## WHAT YOU WILL DO
With pictures omitted, restate the data word for word.

Stored data entries
::::::

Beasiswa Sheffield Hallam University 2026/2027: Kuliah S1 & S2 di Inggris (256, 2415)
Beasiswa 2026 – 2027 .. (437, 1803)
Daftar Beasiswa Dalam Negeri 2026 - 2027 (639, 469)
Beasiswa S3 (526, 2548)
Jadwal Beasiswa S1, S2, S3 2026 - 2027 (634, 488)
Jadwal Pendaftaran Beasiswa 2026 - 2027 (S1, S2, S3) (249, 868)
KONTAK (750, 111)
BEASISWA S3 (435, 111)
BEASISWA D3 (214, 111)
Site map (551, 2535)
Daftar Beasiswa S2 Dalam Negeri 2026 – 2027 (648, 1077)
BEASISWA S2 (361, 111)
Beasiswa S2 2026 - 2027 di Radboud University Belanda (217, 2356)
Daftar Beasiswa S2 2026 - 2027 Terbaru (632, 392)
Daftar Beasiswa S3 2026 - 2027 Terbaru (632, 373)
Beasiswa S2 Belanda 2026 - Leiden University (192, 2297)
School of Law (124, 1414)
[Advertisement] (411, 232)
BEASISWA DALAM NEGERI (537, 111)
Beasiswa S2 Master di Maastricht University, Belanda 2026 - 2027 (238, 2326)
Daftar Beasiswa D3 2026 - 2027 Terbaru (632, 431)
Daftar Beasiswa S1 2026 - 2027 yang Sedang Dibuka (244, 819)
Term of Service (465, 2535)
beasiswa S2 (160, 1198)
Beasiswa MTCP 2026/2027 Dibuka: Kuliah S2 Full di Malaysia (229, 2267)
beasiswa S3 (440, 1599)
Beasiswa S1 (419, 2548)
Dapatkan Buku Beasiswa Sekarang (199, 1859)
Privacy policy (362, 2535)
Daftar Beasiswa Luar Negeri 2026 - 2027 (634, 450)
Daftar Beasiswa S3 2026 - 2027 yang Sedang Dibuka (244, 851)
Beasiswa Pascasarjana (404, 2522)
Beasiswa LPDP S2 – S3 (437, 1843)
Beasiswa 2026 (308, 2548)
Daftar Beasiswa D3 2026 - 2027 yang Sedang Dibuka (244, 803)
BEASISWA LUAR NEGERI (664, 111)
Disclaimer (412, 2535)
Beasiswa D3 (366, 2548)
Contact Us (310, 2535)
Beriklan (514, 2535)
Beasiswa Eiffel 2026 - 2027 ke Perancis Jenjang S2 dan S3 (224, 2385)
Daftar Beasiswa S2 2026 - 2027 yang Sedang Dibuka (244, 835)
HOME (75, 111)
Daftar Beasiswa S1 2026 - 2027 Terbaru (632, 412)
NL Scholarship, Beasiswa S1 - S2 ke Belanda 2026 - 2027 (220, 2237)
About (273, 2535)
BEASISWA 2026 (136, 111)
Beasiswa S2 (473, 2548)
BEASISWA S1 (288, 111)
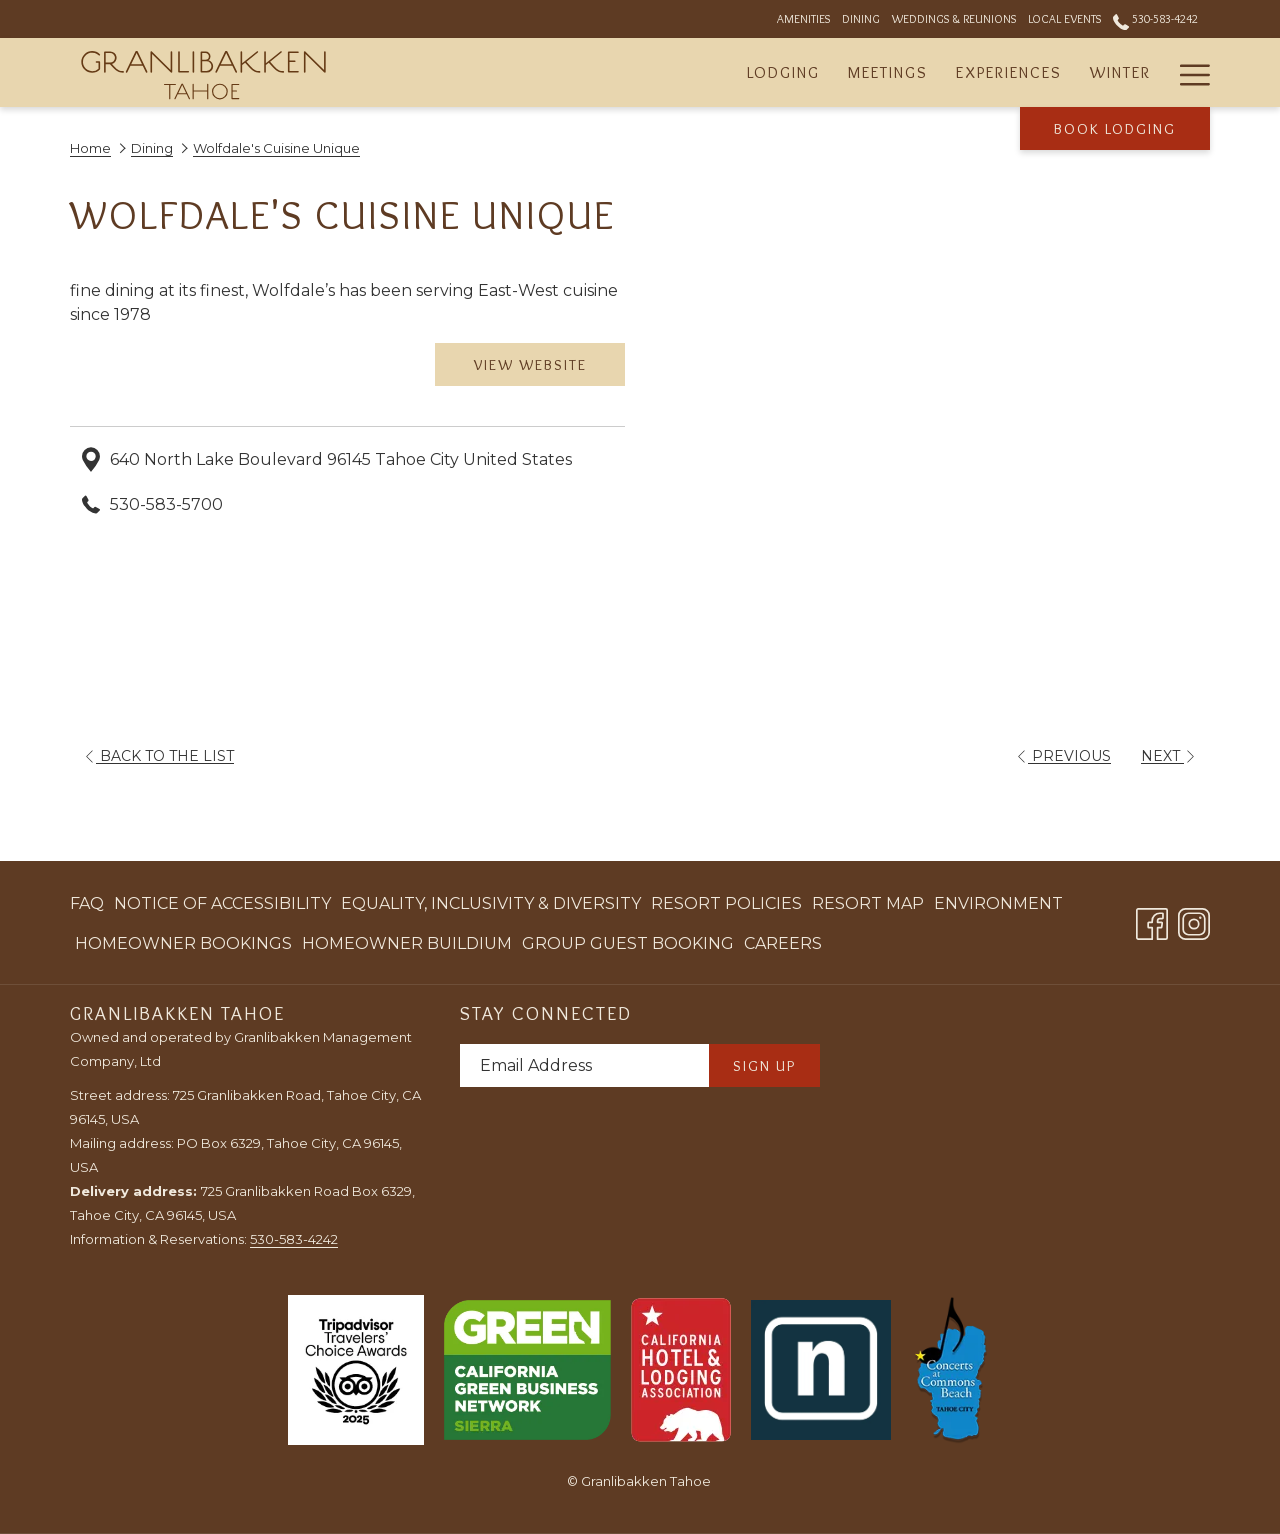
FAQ (87, 903)
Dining (152, 148)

::::::

## ANSWER TO THE PROBLEM
Beasiswa Sheffield Hallam University 2026/2027: Kuliah S1 & S2 di Inggris (256, 2415)
Beasiswa 2026 – 2027 .. (437, 1803)
Daftar Beasiswa Dalam Negeri 2026 - 2027 (639, 469)
Beasiswa S3 (526, 2548)
Jadwal Beasiswa S1, S2, S3 2026 - 2027 (634, 488)
Jadwal Pendaftaran Beasiswa 2026 - 2027 (S1, S2, S3) (249, 868)
KONTAK (750, 111)
BEASISWA S3 (435, 111)
BEASISWA D3 (214, 111)
Site map (551, 2535)
Daftar Beasiswa S2 Dalam Negeri 2026 – 2027 (648, 1077)
BEASISWA S2 (361, 111)
Beasiswa S2 2026 - 2027 di Radboud University Belanda (217, 2356)
Daftar Beasiswa S2 2026 - 2027 Terbaru (632, 392)
Daftar Beasiswa S3 2026 - 2027 Terbaru (632, 373)
Beasiswa S2 Belanda 2026 - Leiden University (192, 2297)
School of Law (124, 1414)
[Advertisement] (411, 232)
BEASISWA DALAM NEGERI (537, 111)
Beasiswa S2 Master di Maastricht University, Belanda 2026 - 2027 (238, 2326)
Daftar Beasiswa D3 2026 - 2027 Terbaru (632, 431)
Daftar Beasiswa S1 2026 - 2027 yang Sedang Dibuka (244, 819)
Term of Service (465, 2535)
beasiswa S2 (160, 1198)
Beasiswa MTCP 2026/2027 Dibuka: Kuliah S2 Full di Malaysia (229, 2267)
beasiswa S3 (440, 1599)
Beasiswa S1 (419, 2548)
Dapatkan Buku Beasiswa Sekarang (199, 1859)
Privacy policy (362, 2535)
Daftar Beasiswa Luar Negeri 2026 - 2027 (634, 450)
Daftar Beasiswa S3 2026 - 2027 yang Sedang Dibuka (244, 851)
Beasiswa Pascasarjana (404, 2522)
Beasiswa LPDP S2 – S3 (437, 1843)
Beasiswa 2026 (308, 2548)
Daftar Beasiswa D3 2026 - 2027 yang Sedang Dibuka (244, 803)
BEASISWA LUAR NEGERI (664, 111)
Disclaimer (412, 2535)
Beasiswa D3 (366, 2548)
Contact Us (310, 2535)
Beriklan (514, 2535)
Beasiswa Eiffel 2026 - 2027 ke Perancis Jenjang S2 dan S3 (224, 2385)
Daftar Beasiswa S2 2026 - 2027 yang Sedang Dibuka (244, 835)
HOME (75, 111)
Daftar Beasiswa S1 2026 - 2027 Terbaru (632, 412)
NL Scholarship, Beasiswa S1 - S2 ke Belanda 2026 - 2027 (220, 2237)
About (273, 2535)
BEASISWA 2026 (136, 111)
Beasiswa S2 (473, 2548)
BEASISWA S1 (288, 111)
FAQ (87, 903)
Dining (152, 148)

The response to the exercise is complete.